US 11,657,508 B2
Systems and methods for platform agnostic whole body image segmentation
Jens Filip Andreas Richter, Lund (SE); Kerstin Elsa Maria Johnsson, Lund (SE); Erik Konrad Gjertsson, Lund (SE); and Aseem Undvall Anand, Queens, NY (US)
Assigned to EXINI Diagnostics AB, Lund (SE)
Filed by EXINI Diagnostics AB, Lund (SE)
Filed on Jan. 6, 2020, as Appl. No. 16/734,599.
Claims priority of provisional application 62/934,305, filed on Nov. 12, 2019.
Claims priority of provisional application 62/907,158, filed on Sep. 27, 2019.
Claims priority of provisional application 62/870,210, filed on Jul. 3, 2019.
Claims priority of provisional application 62/863,608, filed on Jun. 19, 2019.
Claims priority of provisional application 62/837,941, filed on Apr. 24, 2019.
Claims priority of provisional application 62/789,155, filed on Jan. 7, 2019.

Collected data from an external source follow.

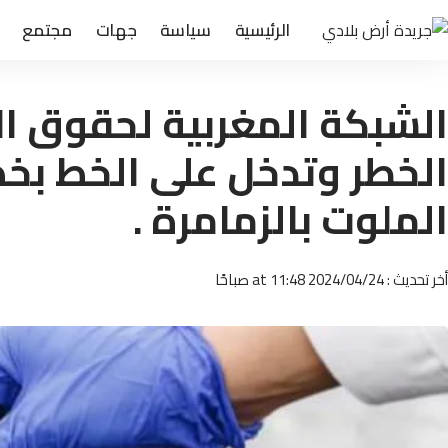
الرئيسية
سياسة
جهات
مجتمع
الشبكة المغربية لحقوق ا
الخطر وتدخل على الخط ب
الملوت بالزمامرة .
أخر تحديث : 2024/04/24 at 11:48 صباحًا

Prior Publication US 2020/0245960 A1, Aug. 6, 2020
Int. Cl. G06T 7/00 (2017.01); G06T 7/11 (2017.01); G16H 50/50 (2018.01); G16H 30/20 (2018.01); G16H 50/30 (2018.01); G16H 50/20 (2018.01); G16H 30/40 (2018.01); A61B 6/03 (2006.01); A61B 6/00 (2006.01); A61K 51/04 (2006.01); G06V 20/64 (2022.01); G06V 20/69 (2022.01); G06V 30/24 (2022.01); G06F 18/214 (2023.01)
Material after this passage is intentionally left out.